A substantial proportion of individuals who present with an acute coronary syndrome will go on to have repeat events, however the lesion related factors driving these repeat events remain poorly understood. Data from retrospective and pathological studies have suggested that many lesions that lead to clinical events are thin-walled lipid-rich lesions that are angiographically mild and so not intervened on. Prospective data, however, are lacking.
In this multicentre natural history study of 697 individuals presenting with acute coronary syndromes, participants underwent triple-vessel coronary angiography followed by gray-scale and radiofrequency intravascular ultrasonographic (IVUS) imaging after the completion of their PCI procedure. Subjects were then followed for major adverse cardiovascular events (death from cardiac causes, cardiac arrest, myocardial infarction, or rehospitalisation due to unstable or progressive angina) for a median 3.4 years and any events adjudicated to be related to either originally treated (culprit) lesions or untreated (nonculprit) lesions.
The 3-year cumulative rate of major adverse cardiovascular events was 20.4%, with 12.9% of patients having events secondary to their previous culprit lesion and 11.6% secondary to nonculprit lesions. Most nonculprit lesions responsible for follow-up events were angiographically mild at baseline (mean [±SD] diameter stenosis, 32.3±20.6%). However, on multivariate analysis, nonculprit lesions associated with recurrent events were more likely to be characterized by a plaque burden of 70% or greater (HR, 5.03; 95% CI, 2.51 to 10.11; P<0.001) or a minimal luminal area of 4.0 mm2 or less (HR, 3.21; 95% CI, 1.61 to 6.42; P=0.001) or to be classified on the basis of radiofrequency IVUS as thin-cap fibroatheromas (HR, 3.35; 95% CI, 1.77 to 6.36; P<0.001). However, the predictive value of any one of these factors was limited with specificities ranging from 5-10% severely hampering their clinical utility.
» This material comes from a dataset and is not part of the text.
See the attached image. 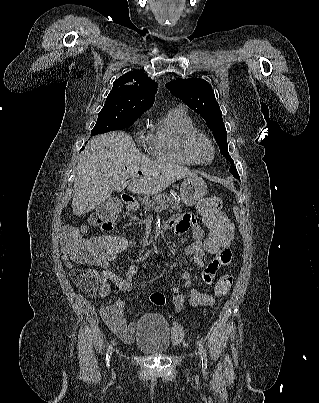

In patients presenting with acute coronary syndromes, major adverse cardiovascular events occurring during follow-up are equally attributable to recurrence at the site of culprit lesions as they are to nonculprit lesions. These nonculprit lesions were frequently angiographically mild; most were thin-cap fibroatheromas or were characterized by a large plaque burden, a small luminal area, or some combination of these characteristics.
- Stone GW, Maehara A, Lansky AJ et al. A prospective natural-history study of coronary atherosclerosis. N Engl J Med. 2011 Jan 20;364(3):226-35.